# LLaVA-OneVision-Qwen2-0.5B-OV

## Introduction

`llava-hf/llava-onevision-qwen2-0.5b-ov-hf` is a compact multimodal model built on top of Qwen2. It supports text-only generation together with image understanding, multi-image reasoning, and visual dialogue.

This document shows the main verification steps for the model on vLLM Ascend, including environment preparation, single-NPU deployment, functional verification, and the existing accuracy baseline used by the repository.

## Supported Features

Refer to [supported features](../../user_guide/support_matrix/supported_models.md) to get the model's supported feature matrix.

Refer to [feature guide](../../user_guide/feature_guide/index.md) to get the feature's configuration.

## Environment Preparation

### Model Weight

- `llava-hf/llava-onevision-qwen2-0.5b-ov-hf`: [Download model weight](https://huggingface.co/llava-hf/llava-onevision-qwen2-0.5b-ov-hf)

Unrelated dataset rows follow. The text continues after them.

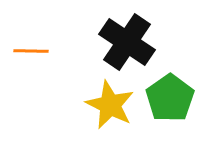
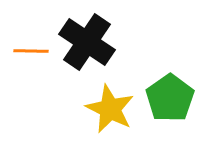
black cross: moved 40 px left
yellow star: moved 4 px down
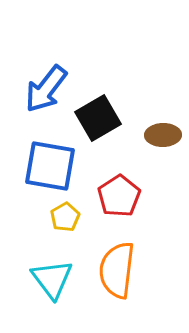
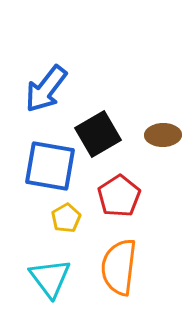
black square: moved 16 px down
yellow pentagon: moved 1 px right, 1 px down
orange semicircle: moved 2 px right, 3 px up
cyan triangle: moved 2 px left, 1 px up
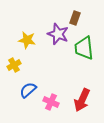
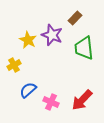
brown rectangle: rotated 24 degrees clockwise
purple star: moved 6 px left, 1 px down
yellow star: moved 1 px right; rotated 18 degrees clockwise
red arrow: rotated 20 degrees clockwise
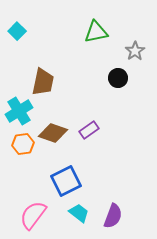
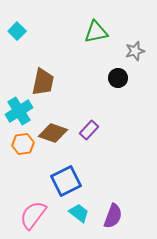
gray star: rotated 18 degrees clockwise
purple rectangle: rotated 12 degrees counterclockwise
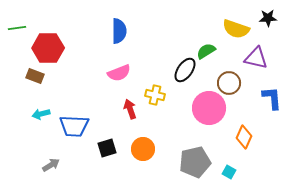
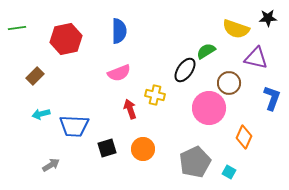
red hexagon: moved 18 px right, 9 px up; rotated 12 degrees counterclockwise
brown rectangle: rotated 66 degrees counterclockwise
blue L-shape: rotated 25 degrees clockwise
gray pentagon: rotated 12 degrees counterclockwise
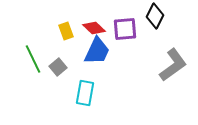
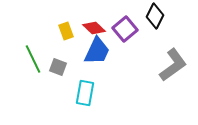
purple square: rotated 35 degrees counterclockwise
gray square: rotated 30 degrees counterclockwise
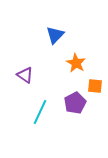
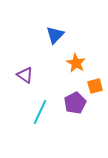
orange square: rotated 21 degrees counterclockwise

The verified single-card deployment uses one Atlas A2 NPU. It is recommended to cache model weights under `/root/.cache` in advance to reduce startup time.

### Installation

You can use the official docker image to run `LLaVA-OneVision-Qwen2-0.5B-OV` directly.

Select an image based on your machine type and start the docker image on your node, refer to [using docker](../../installation.md#set-up-using-docker).

```{code-block} bash
   :substitutions:
export IMAGE=quay.io/ascend/vllm-ascend:|vllm_ascend_version|
docker run --rm \
    --name vllm-ascend \
    --shm-size=1g \
    --net=host \
    --device /dev/davinci0 \
    --device /dev/davinci_manager \
    --device /dev/devmm_svm \
    --device /dev/hisi_hdc \
    -v /usr/local/dcmi:/usr/local/dcmi \
    -v /usr/local/bin/npu-smi:/usr/local/bin/npu-smi \
    -v /usr/local/Ascend/driver/lib64/:/usr/local/Ascend/driver/lib64/ \
    -v /usr/local/Ascend/driver/version.info:/usr/local/Ascend/driver/version.info \
    -v /etc/ascend_install.info:/etc/ascend_install.info \
    -v /root/.cache:/root/.cache \
    -it $IMAGE bash
```

## Deployment

### Single-node Deployment

#### Single NPU

Run the following script to start the vLLM service on a single Atlas A2 NPU:

```bash
export MODEL_PATH="llava-hf/llava-onevision-qwen2-0.5b-ov-hf"

vllm serve "${MODEL_PATH}" \
    --host 0.0.0.0 \
    --port 8000 \
    --served-model-name LLaVA-OneVision-0.5B \
    --trust-remote-code \
    --gpu-memory-utilization 0.8
```

#### Multiple NPU

Single-NPU deployment is recommended for this 0.5B model.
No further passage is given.